Florida Governor Ron DeSantis proposed a program to let businesses pay state fees in digital currencies, part of a series of crypto-related proposals included in the state’s budget for next year.
Speaking Thursday in Tallahassee, DeSantis also said the state would launch pilot programs to explore the use of blockchain technology for Medicaid payments and vehicle titles, with the latter running through the Department of Florida Highway Safety and Motor Vehicles.
DeSantis, a Republican, is trying to harness Florida’s growing reputation as an emerging destination for crypto investment. He said crypto enthusiasts have flocked to South Florida, where officials and business boosters have embraced the industry. Even the Miami Heat’s basketball stadium was rebranded during the pandemic as FTX Arena, after the cryptocurrency exchange platform run by billionaire Sam Bankman-Fried.
DeSantis is piggybacking off of the campaign of Miami Mayor Francis Suarez, who has used Twitter to lure more crypto businesses to the region, and has for months advocated for cryptocurrency-friendly policies at the local level.
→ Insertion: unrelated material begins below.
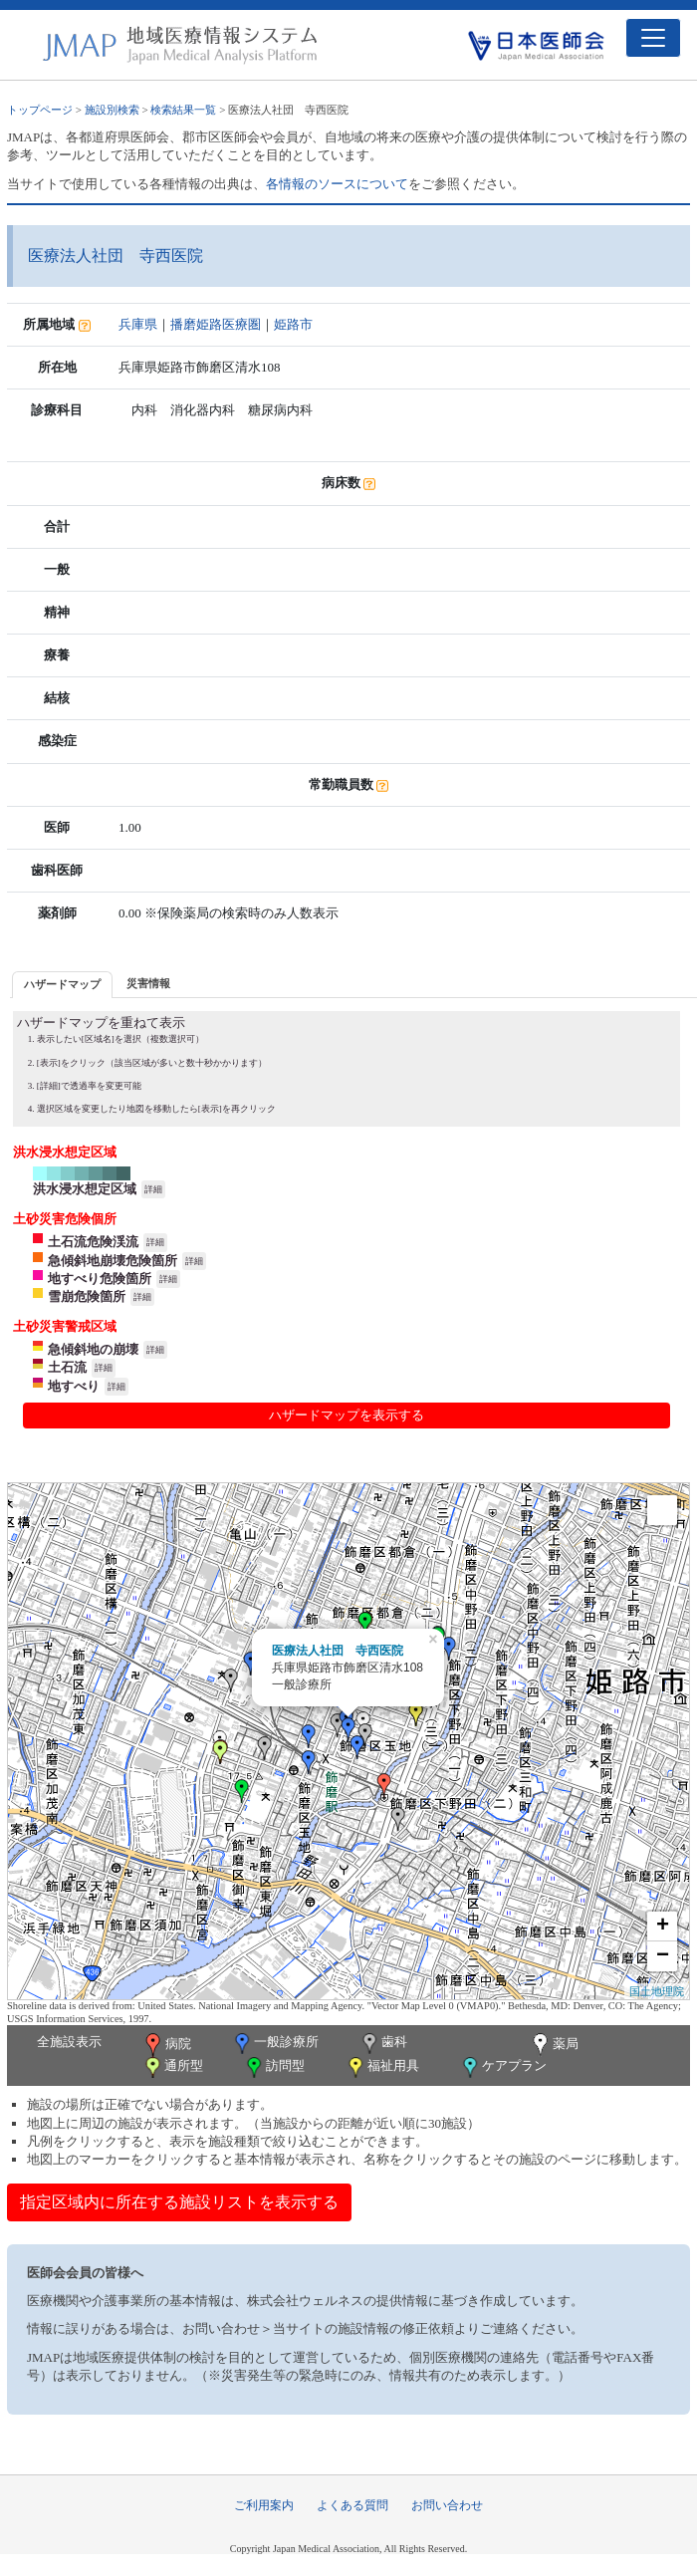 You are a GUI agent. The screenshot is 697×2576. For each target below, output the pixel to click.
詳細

He also took one of his paychecks in Bitcoin, a pledge that was later replicated by New York Mayor-elect Eric Adams. Many of those steps have been largely symbolic, but industry leaders say they have an impact on crypto entrepreneurs deciding where to build their businesses.
“Our view as the state government is this is something that we welcome and we want to make sure that the state government is crypto-friendly,” DeSantis said.
Florida isn’t the first jurisdiction to take steps involving cryptocurrency. Wyoming lawmakers have aggressively promoted legislation to lure the industry. And just this week, Puerto Rico House Speaker Rafael “Tatito” Hernandez said he would start meeting with blockchain leaders on the Caribbean island about using blockchain to add transparency and accountability to transactions with the public sector.
But the progress isn’t always linear. In 2018, Ohio was the first state to let taxpayers make payments in digital assets, but the program was suspended a year later amid concerns that it didn’t meet the state’s standards. It remains suspended to this day.
The Florida announcements came as part of a presentation on DeSantis’s planned $99.7 billion budget for next year.
—With assistance from Mark Niquette.